The Commonwealth Games remain as relevant as ever, insists Angus Kinnear, managing director at West Ham United and a member of the Commonwealth Games England board.
As the Glasgow 2014 Commonwealth Games gets ready to begin this evening, media coverage has dwelled on the continued relevance of an event which, some claim, will compare unfavourably with the rampant success that was the London 2012 Olympics.
The level of brand activity around the Commonwealth Games has been unquestionably lower than that of two years previously. Official sponsors such as Virgin Media and SSE have invested in activation marketing, but, in terms of non-sponsors, only a handful of brands have so far looked to gatecrash the party, using famous athletes such as Sir Chris Hoy.
Yet, according to marketer Angus Kinnear (below), who sits on the board at Commonwealth Games England, the comparison is both unfair and irrelevant, in particular given the presence of rising economies such as India and Nigeria.
"Some see the Commonwealth Games as slightly anachronistic, so the team and our partners have worked hard to communicate that the event is as relevant as ever – many of these nations really value their Commonwealth membership," says Kinnear, who also holds the role of managing director at Premier League football club West Ham United.
"It has some of the biggest emerging economies in the world, so, from a brand point of view, they are able to target nations where they are looking to activate."
With up to 1bn people across the globe set to watch tonight’s opening ceremony, Kinnear claims that the spectre of London 2012 has, in fact, benefited the Commonwealth Games: "It is fantastic to have such a recent benchmark to look at. Even though we’re not on the same scale as the BOA [British Olympic Association], it is our aspiration to deliver to the same level. 2012 was a unique moment, but we want to make Glasgow 2014 equally unique."
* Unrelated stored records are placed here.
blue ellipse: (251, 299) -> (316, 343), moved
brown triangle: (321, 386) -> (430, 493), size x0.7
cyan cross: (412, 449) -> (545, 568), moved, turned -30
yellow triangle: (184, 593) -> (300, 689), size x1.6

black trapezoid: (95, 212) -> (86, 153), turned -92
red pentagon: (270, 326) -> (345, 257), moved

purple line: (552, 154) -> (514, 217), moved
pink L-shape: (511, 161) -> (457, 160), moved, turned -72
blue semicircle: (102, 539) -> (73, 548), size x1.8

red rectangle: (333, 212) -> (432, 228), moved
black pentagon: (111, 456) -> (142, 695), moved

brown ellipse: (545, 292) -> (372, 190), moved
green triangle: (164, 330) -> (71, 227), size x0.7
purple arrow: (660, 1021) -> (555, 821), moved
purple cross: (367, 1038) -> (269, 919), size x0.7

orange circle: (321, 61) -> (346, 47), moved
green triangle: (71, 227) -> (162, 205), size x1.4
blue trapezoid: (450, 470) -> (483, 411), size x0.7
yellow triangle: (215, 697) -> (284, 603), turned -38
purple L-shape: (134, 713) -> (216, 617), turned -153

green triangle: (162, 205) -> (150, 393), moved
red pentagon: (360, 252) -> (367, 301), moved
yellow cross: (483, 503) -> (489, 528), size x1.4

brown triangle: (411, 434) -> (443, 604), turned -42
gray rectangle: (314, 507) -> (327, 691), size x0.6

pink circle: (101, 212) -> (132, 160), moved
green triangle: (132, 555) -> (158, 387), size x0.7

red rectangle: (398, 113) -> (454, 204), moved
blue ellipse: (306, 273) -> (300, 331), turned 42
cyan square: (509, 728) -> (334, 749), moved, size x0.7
Politics have at times threatened to hinder the Games, not least due to the impending referendum on Scottish independence. Though laughing at the suggestion of being able to write on his CV that he helped break up a 300-year union, he admits the role of an England team has required "some explanation".
The idea of Team England, crossing the border to do battle with the old enemy, is one which captures the imagination.
"It is a unique chance to see athletes represent England. Brands value that expression of Englishness, in competing with England, Scotland, Northern Ireland and the Isle of Man," he says. "It isn’t a home games, but it is as close as it is going to get. And the idea of Team England, crossing the border to do battle with the old enemy, is one which captures the imagination."
Kinnear hopes that the so-called ‘Friendly Games’ will retain a sporting focus, and will avoid being hijacked by either pro- or anti-independence campaigners: "We’ve got to focus on the sport, as it is a risk to dwell on politics, from both sides of the debate. Everyone has been pretty respectful, understanding that this is about the sport, and not allowing what should be two great weeks to be overshadowed by that debate."
As soon as the Commonwealth Games ends, Kinnear will once more focus on the day-job of running West Ham United, with the sights firmly set on the club’s move to the Olympic Stadium in 2016 – a move which he believes will "redefine" its brand
"We’re only two years from our move to the Olympic Stadium, so all plans across the next year will be ensuring that the stadium is ready – even migrating supporters over to their next seats in the Olympic Stadium," he says.
"It is going to place West Ham on a unique trajectory. If you had to build a stadium anywhere in the world, you would choose the Premier League, you would choose London and you would choose the Olympic Park. Having that world-class stadium will redefine West Ham from a brand perspective."